New life as a midnight movie
Unlike so many silent films that have been lost or discarded due to the ravages of time, Häxan has had a surprisingly long life. After the advent of sound, it was re-released in 1941 (something that was quite rare at the time) with an added prologue in which Christensen emphasised again the film's pedagogical intents with a lengthy lecture on the history of witchcraft. Häxan's most famous reincarnation, though, was its reconstitution in 1967 as Witchcraft Through the Ages.
British filmmaker and exploitation distributor Anthony Balch recognised the entertainment value of this silent-film oddity, particularly during a time in which the nature of cinema as an entertainment medium was in serious flux. Balch shortened the film from 104 minutes to 76 minutes, re-scored it with avant-garde jazz music and replaced most of the intertitles with a droll narrative by "beat" author William S Burroughs.
Thus, the film that defied the boundaries of the horror and documentary genres before either was fully formed, and that attempted to explain the irrational past through the rational modernism of science and psychology, found itself reconstituted forty-five years later as an ironic "midnight movie," one relished by a new generation of cinema-goers who took sardonic pleasure in the drug-inflected viewing of the flickering black-and-white images of demonic mayhem set to funky jazz tunes.
So, to return the question posed at the beginning—What is Häxan?—the best answer is not to answer at all.
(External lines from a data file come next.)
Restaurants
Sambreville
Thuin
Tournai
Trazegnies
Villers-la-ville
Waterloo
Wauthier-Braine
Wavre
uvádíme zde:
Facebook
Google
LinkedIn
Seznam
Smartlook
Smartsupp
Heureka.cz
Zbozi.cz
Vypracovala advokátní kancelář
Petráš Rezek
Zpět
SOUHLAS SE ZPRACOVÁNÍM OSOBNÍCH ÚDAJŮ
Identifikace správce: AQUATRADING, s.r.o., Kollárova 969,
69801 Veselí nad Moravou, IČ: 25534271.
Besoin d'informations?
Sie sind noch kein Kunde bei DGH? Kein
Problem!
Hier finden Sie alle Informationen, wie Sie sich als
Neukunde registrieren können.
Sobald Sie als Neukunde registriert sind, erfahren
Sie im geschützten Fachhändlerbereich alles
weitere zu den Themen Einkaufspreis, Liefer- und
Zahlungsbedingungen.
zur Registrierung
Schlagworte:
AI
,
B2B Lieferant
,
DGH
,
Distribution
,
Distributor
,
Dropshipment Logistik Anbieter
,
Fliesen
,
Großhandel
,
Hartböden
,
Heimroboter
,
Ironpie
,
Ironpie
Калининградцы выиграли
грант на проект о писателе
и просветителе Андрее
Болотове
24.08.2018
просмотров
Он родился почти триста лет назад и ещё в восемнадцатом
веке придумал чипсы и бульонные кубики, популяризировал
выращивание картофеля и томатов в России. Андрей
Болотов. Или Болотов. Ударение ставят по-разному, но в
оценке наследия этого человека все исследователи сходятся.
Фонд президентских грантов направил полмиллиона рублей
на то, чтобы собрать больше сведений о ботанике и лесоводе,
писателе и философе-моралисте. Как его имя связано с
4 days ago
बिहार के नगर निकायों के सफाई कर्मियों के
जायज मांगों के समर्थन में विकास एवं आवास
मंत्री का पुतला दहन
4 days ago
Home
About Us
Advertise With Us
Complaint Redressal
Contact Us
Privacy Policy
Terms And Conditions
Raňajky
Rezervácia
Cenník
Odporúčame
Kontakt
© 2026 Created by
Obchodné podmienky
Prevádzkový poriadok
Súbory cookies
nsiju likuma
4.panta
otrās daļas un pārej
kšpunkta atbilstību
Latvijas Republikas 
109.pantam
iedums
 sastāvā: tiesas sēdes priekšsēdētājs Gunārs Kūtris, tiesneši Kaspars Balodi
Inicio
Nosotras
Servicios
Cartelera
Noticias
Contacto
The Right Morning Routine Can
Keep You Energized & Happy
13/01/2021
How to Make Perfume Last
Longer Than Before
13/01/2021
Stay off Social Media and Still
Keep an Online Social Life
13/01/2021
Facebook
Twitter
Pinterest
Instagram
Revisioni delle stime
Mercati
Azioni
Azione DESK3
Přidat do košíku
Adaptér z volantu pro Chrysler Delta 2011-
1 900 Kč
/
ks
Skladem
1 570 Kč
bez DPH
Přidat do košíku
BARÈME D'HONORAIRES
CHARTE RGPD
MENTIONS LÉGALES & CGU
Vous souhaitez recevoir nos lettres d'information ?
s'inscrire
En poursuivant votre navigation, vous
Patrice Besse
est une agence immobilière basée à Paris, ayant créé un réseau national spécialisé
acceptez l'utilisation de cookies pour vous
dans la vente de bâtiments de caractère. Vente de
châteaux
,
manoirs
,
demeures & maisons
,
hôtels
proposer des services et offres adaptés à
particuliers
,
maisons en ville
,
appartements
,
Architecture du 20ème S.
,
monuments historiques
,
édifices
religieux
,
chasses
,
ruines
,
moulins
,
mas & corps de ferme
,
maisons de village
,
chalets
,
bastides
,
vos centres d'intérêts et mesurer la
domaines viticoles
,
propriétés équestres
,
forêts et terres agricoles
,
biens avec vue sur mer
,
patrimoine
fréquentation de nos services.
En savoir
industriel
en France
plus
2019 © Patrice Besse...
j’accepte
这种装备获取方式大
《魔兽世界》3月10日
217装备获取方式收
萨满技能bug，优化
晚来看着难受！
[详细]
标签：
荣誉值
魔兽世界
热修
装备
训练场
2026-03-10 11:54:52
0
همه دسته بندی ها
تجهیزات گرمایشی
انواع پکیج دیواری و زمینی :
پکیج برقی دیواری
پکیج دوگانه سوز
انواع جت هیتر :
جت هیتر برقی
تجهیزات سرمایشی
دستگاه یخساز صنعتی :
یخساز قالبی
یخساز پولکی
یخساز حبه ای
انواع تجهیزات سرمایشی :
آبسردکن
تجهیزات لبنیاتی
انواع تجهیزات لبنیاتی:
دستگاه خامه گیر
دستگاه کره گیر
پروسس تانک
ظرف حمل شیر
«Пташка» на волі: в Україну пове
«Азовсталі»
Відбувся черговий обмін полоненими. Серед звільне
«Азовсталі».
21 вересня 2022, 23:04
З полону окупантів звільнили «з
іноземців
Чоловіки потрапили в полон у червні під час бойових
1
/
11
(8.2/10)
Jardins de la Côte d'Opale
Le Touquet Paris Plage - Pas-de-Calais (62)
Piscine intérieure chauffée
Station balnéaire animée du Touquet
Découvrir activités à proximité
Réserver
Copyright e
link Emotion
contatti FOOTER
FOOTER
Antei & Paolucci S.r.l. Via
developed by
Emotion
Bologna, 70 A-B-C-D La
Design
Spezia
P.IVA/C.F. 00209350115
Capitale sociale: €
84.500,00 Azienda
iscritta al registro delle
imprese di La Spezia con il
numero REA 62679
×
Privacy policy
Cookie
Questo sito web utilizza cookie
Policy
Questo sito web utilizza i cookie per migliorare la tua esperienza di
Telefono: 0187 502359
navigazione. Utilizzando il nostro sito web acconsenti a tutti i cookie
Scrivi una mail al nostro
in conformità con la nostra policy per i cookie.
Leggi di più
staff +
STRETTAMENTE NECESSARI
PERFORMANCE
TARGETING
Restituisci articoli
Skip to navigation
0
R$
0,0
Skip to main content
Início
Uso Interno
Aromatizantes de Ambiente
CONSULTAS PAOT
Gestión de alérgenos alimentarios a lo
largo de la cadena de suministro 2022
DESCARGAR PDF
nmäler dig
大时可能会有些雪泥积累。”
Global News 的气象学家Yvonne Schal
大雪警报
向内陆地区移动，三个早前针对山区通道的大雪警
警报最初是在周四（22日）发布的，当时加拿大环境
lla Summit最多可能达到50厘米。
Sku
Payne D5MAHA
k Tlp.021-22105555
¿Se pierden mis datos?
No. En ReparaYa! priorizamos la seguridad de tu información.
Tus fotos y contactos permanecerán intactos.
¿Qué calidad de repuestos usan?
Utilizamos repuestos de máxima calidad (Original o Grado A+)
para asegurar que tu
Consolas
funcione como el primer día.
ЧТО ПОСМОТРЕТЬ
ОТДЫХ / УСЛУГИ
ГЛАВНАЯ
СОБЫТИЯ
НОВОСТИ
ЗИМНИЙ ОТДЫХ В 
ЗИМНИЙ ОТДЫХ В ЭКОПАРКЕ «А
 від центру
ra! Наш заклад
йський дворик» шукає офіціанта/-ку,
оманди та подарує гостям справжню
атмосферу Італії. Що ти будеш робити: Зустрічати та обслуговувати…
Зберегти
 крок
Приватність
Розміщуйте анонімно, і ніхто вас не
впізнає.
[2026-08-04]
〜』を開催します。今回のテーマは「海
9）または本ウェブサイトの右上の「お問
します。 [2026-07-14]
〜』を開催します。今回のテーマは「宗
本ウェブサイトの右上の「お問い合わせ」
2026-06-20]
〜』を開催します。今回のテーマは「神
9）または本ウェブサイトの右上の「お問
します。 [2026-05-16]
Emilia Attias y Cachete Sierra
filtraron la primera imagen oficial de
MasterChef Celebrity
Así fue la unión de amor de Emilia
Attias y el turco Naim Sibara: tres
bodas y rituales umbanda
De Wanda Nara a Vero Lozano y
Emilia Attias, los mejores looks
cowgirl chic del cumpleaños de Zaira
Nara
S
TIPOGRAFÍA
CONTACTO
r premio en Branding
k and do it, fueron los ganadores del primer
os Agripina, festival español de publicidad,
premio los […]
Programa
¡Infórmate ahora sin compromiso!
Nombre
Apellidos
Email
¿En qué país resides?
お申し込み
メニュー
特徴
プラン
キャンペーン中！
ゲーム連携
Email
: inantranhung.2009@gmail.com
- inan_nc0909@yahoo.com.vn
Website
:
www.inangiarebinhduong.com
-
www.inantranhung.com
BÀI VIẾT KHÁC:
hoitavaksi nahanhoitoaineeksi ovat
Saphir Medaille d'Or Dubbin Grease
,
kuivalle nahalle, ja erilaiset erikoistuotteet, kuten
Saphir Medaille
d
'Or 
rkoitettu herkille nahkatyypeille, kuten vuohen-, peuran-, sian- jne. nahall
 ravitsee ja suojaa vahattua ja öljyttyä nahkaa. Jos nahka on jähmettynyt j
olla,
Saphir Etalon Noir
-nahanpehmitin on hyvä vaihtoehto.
If Häxan continues to be an effective cinematic experience, crossing boundaries of not only genre and intent, but also of taste and respectability, it must remain an enigma.
It is, in many ways, the cinematic epitome of Freud's uncanny: we recognise elements of it as belonging to known and familiar categories, yet its overall formulation is bizarre and frustrating. To call it a horror film, a documentary, a horror-documentary or even a midnight movie is an easy way out, blithely falling back on the use of dominant genre categories to encapsulate a film that is all and none. More than eighty years after its initial release, and more than thirty years since its reconstituted re-released, Häxan continues to confound, surprise, shock and astound largely because it resists all boundaries, instead forcing viewers to develop new modes of spectatorship that take them outside the ordinary and remind them of the dynamic, always evolving nature of the cinema, then and now.